Andrew Wyrich is an award-winning journalist with experience covering breaking news, politics, technology, trending news, investigative issues and more for nationally-recognized websites and newspapers.
Andrew is a reporter at The Daily Dot, where he writes about national politics, the internet and net neutrality. You can also listen to him talk about politics on The Daily Dot’s podcast We’re All Gonna Die.
Over the past seven years he’s reported on national politics, internet culture, net neutrality, the 2015 Mets postseason run, conflicts of interest among local officials, social media trends, local news and more. Most of his day is spent scrolling through Twitter for the latest breaking news.
His work has appeared in The Daily Dot, The Record and NorthJersey.com, USA Today, The Watershed Post, The Asbury Park Press, The Poughkeepsie Journal, The Daily Record, The New Paltz Oracle, The Legislative Gazette, The Herald News, The Suburban News, Thought Catalog.com, various Patch.com sites, MetsMerizedOnline.com and dozens of other websites and newspapers across the country. He has also appeared on-camera for Cheddar and Verizon FIOS1 News.
A series of stories he co-authored about transgender youth in New Jersey won a Society of the Silurians medallion as part of the organization’s 2016 awards.
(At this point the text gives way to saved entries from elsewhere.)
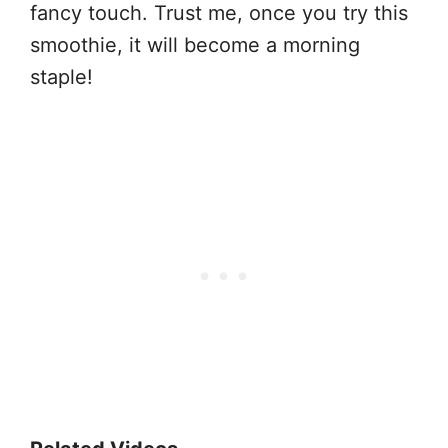
fancy touch. Trust me, once you try this
smoothie, it will become a morning
staple!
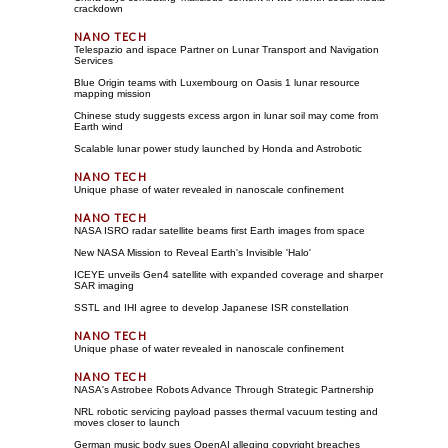
crackdown
Telespazio and ispace Partner on Lunar Transport and Navigation
Services
Blue Origin teams with Luxembourg on Oasis 1 lunar resource
mapping mission
Chinese study suggests excess argon in lunar soil may come from
Earth wind
Scalable lunar power study launched by Honda and Astrobotic
Unique phase of water revealed in nanoscale confinement
NASA ISRO radar satellite beams first Earth images from space
New NASA Mission to Reveal Earth's Invisible 'Halo'
ICEYE unveils Gen4 satellite with expanded coverage and sharper
SAR imaging
SSTL and IHI agree to develop Japanese ISR constellation
Unique phase of water revealed in nanoscale confinement
NASA's Astrobee Robots Advance Through Strategic Partnership
NRL robotic servicing payload passes thermal vacuum testing and
moves closer to launch
German music body sues OpenAI alleging copyright breaches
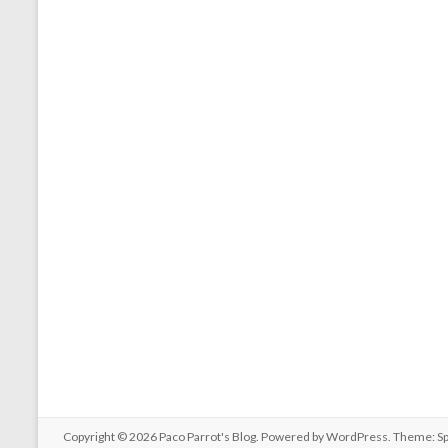
Copyright © 2026
Paco Parrot's Blog
. Powered by
WordPress
. Theme: S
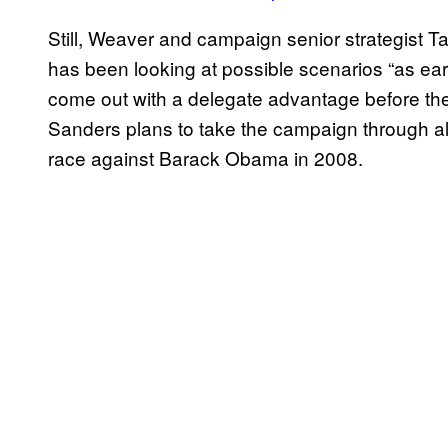
Still, Weaver and campaign senior strategist T
has been looking at possible scenarios “as ear
come out with a delegate advantage before the
Sanders plans to take the campaign through all 
race against Barack Obama in 2008.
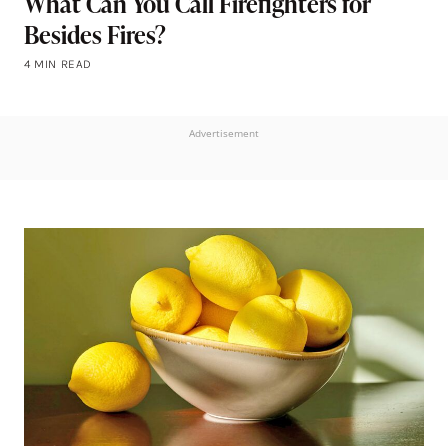
What Can You Call Firefighters for
Besides Fires?
4 MIN READ
Advertisement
He was also a lead reporter on an investigative piece that was recognized by the Investigative Reporters & Editors (IRE) as a national finalist in the student category for their annual awards. Andrew was the first to report on former New York Mets star Jeurys Familia’s arrest in connection to an alleged domestic violence incident by using public records.
Andrew graduated from the State University of New York at New Paltz with a Bachelor of Arts in Journalism. While at SUNY New Paltz he served as the Editor-In-Chief of “The New Paltz Oracle,” a national award-winning student-run newspaper at the university, for a year-and-a-half. He also held other roles, including Sports Editor and Social Media Editor.
When he is not tracking down interviewees, furiously checking his e-mail or tweeting, Andrew spends his time burying his nose into a book or drinking more coffee than is probably healthy for him.